What is it that makes an activity ‘Montessori’? The primary goal of the Montessori philosophy is: “Help me to do it myself.” This is why Montessori activities promote self-sufficiency, independence, critical thinking, and fine motor development. Most importantly, Montessori activities are tailored to children’s interests and developmental needs.
1. Follow the Child
Montessori activities are self-motivated. Each child is free to follow their interests, choose their own work, and progress at their own pace. As Doctor Maria Montessori stated: “I have studied the child. I have taken what the child has given me and expressed it and that is what is called the Montessori method.”
2. Control of Error
Montessori materials are designed with a control of error which makes them auto-instructional. This means that the child is able to discover and correct their own errors without adult intervention. The Montessori materials encourage independence, freedom of choice, and confidence . Children achieve the outcome of the materials through repetition and practice.
3. Sensory Exploration
Maria Montessori discovered that children learn best when their senses are engaged in a learning activity. The child, to Montessori, is a “sensorial explorer”.
4. Learn By Doing
Children learn by doing. Montessori education introduces complex and abstract concepts through hands-on activities that involve sensory based learning materials.

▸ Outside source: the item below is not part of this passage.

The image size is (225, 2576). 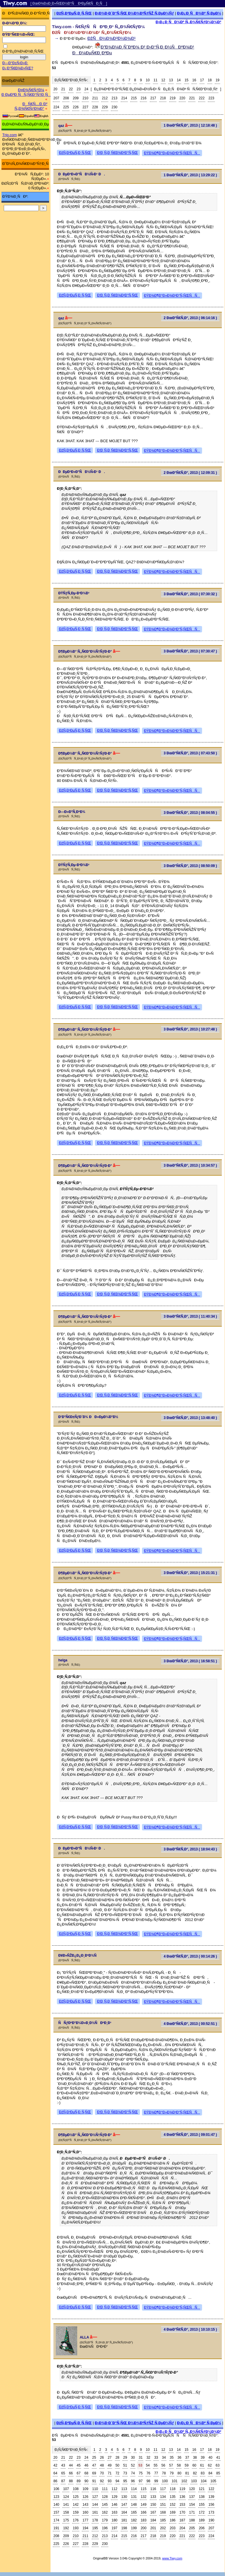 What do you see at coordinates (141, 2473) in the screenshot?
I see `75` at bounding box center [141, 2473].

5. Isolated Skills & Concepts
Montessori activities focus on developing one skill or concept by breaking it down into simple steps. Each step must be completed before the outcome of the activity can be achieved.
The Montessori classroom is a prepared environment that invites interest and activity. Children are encouraged to explore at will, experience their own abilities, and learn to do things for themselves.
The Montessori work cycle provides children with an uninterrupted opportunity to work with the Montessori materials, repeat activities at will, and develop deep concentration.
8. Intrinsic Motivation
Motivation in a Montessori classroom is not focused on punishments or rewards. Children engage in learning activities because they satisfy their innate desire to understand their world.